MATRASNEWS, JAKARTA – Setelah 22 tahun bergulir tanpa kepastian hukum, Rancangan Undang-Undang Perlindungan Pekerja Rumah Tangga (RUU PPRT) akhirnya resmi disahkan menjadi undang-undang dalam Rapat Paripurna DPR RI ke-17 di Kompleks Parlemen Senayan, Selasa (21/4/2026).
Pengambilan keputusan itu bertepatan dengan peringatan Hari Kartini sekaligus menjadi kado menjelang Hari Buruh Internasional (May Day) 2026. RUU PPRT merupakan inisiatif DPR yang telah melalui pembahasan intensif dengan pemerintah selama beberapa bulan terakhir.
Anggota DPRD Kota Bekasi Komisi IV, Wildan Fathurrahman, menyambut positif pengesahan RUU PPRT.
“Tentu kami di daerah menyambut baik. Sektor informal pekerja rumah tangga adalah sektor yang rentan dan kerap mendapatkan ketidakadilan,” ujarnya Senin( 27/4/2026).

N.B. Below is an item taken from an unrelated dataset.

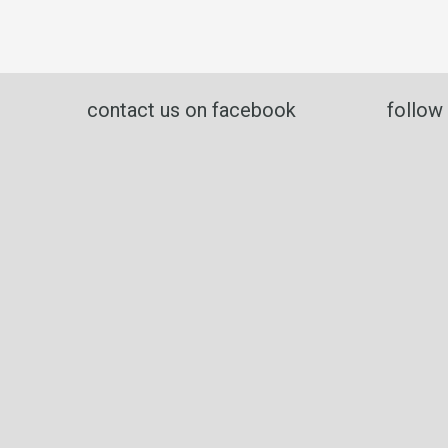
contact us on facebook
follow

Wildan menegaskan, dengan adanya UU PPRT, praktik diskriminasi, eksploitasi, hingga pelecehan terhadap pekerja rumah tangga diharapkan dapat dicegah secara hukum.
“Harapannya ada kejelasan dan kepastian hukum untuk perlindungan serta kesejahteraan para pekerja rumah tangga,” tambahnya.